UK footfall over the festive period continued to drop as shopper numbers fell by 10.5% year on year on New Year’s Eve.
The poor performance follows a 4.5% drop on Boxing Day compared with 2016, and a 2.3% fall year on year between the 27 and 30 December, Springboard reports.
Over the four-day period after Boxing Day, retail parks remained the most resilient with footfall declining by 1.7% compared to drops of 1.9% in high streets and 3.8% in shopping centres.
Footfall recovered on New Year’s Day, rising by 16.8% on 2016 figures. However, Springboard said at least part of this uplift was a result of the fact it fell on a Monday this year.
Diane Wehrle, insights director at Springboard: “The drop in footfall on New Year’s Eve was unexpected, and particularly the magnitude of the decline. Last year footfall rose on New Year’s Eve, but this was a response to a significant drop in 2015 which saw severe weather conditions. It was against this backdrop that it was anticipated that footfall would rise modestly.

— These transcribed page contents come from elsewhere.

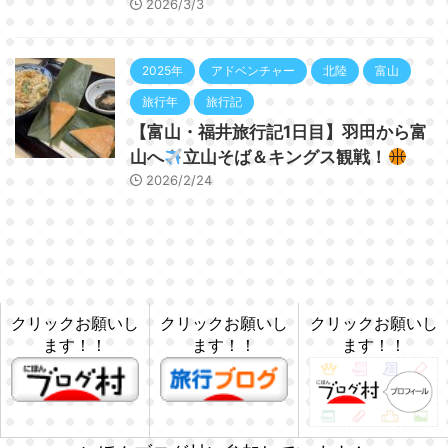
2026/3/3
2025年
アドベンチャー
北陸
富山
旅行年
旅行記
【富山・福井旅行記1日目】羽田から富
山へ
立山そば＆キングス観戦！
2026/2/24
クリックお願いし
クリックお願いし
クリックお願いし
ます！！
ます！！
ます！！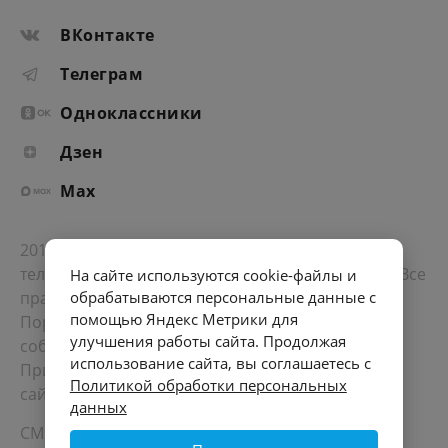
ВКонтакте
Телеграм
Одноклассники
Дзен
Max
2012-2026 © Портал «Электронное интернет-
телевидение правительства Санкт-Петербурга». Все
На сайте используются cookie-файлы и
права защищены.
обрабатываются персональные данные с
помощью Яндекс Метрики для
Портал Санкт-Петербурга
- о его людях, жизни,
улучшения работы сайта. Продолжая
событиях, последних новостях.
использование сайта, вы соглашаетесь с
При перепечатке материалов, прямая ссылка на
Политикой обработки персональных
сайт обязательна. Возрастное ограничение 12+.
данных
СМИ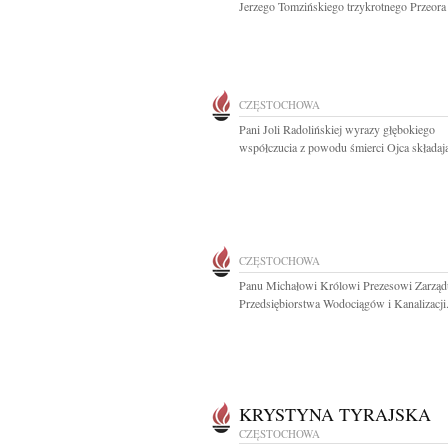
Jerzego Tomzińskiego trzykrotnego Przeora 
CZĘSTOCHOWA
Pani Joli Radolińskiej wyrazy głębokiego
współczucia z powodu śmierci Ojca składają
CZĘSTOCHOWA
Panu Michałowi Królowi Prezesowi Zarząd
Przedsiębiorstwa Wodociągów i Kanalizacji.
KRYSTYNA TYRAJSKA
CZĘSTOCHOWA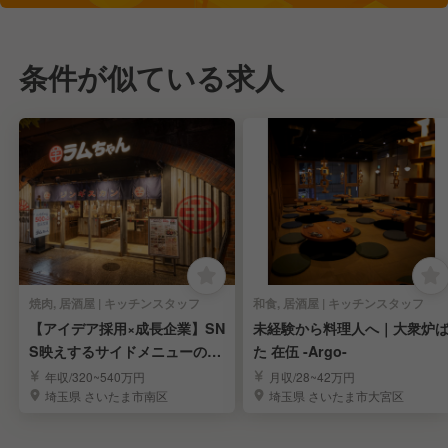
条件が似ている求人
焼肉, 居酒屋 | キッチンスタッフ
和食, 居酒屋 | キッチンスタッフ
【アイデア採用×成長企業】SN
未経験から料理人へ｜大衆炉
S映えするサイドメニューの発
た 在伍 -Argo-
案も叶う環境！
年収/320~540万円
月収/28~42万円
埼玉県 さいたま市南区
埼玉県 さいたま市大宮区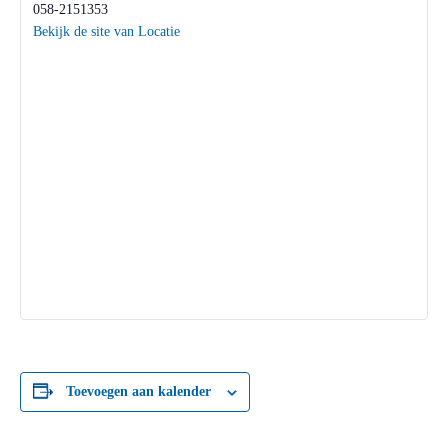
058-2151353
Bekijk de site van Locatie
Toevoegen aan kalender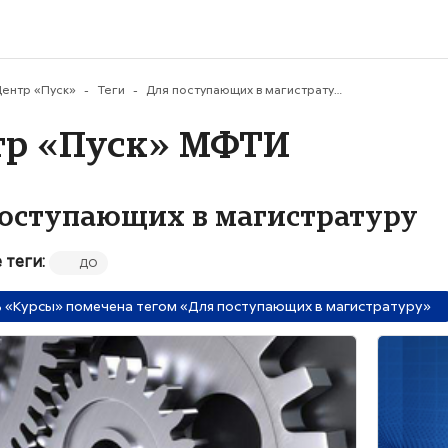
му содержанию
ентр «Пуск»
Теги
Для поступающих в магистратуру
тр «Пуск» МФТИ
поступающих в магистратуру
 теги:
ДО
 «Курсы» помечена тегом «Для поступающих в магистратуру»
ие курса" Теоретическая механика для инженеров и исследоват
Изображен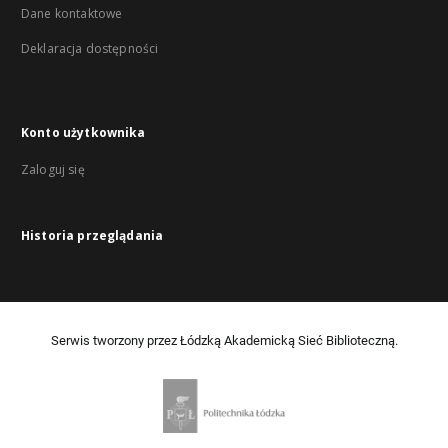
Dane kontaktowe
Deklaracja dostępności
Konto użytkownika
Zaloguj się
Historia przeglądania
Serwis tworzony przez Łódzką Akademicką Sieć Biblioteczną.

“Overall, the Christmas and New Year trading period this year has been challenging for bricks-and-mortar stores, with noticeably lower footfall than last year. In part this is a reflection of caution amongst consumers, but is also a function of underlying structural shifts in consumers’ shopping habits due to online activity, and the fact that spending is spread across a wider range of products than ever before, which is increasingly encompassing leisure experiences rather than purely physical goods.”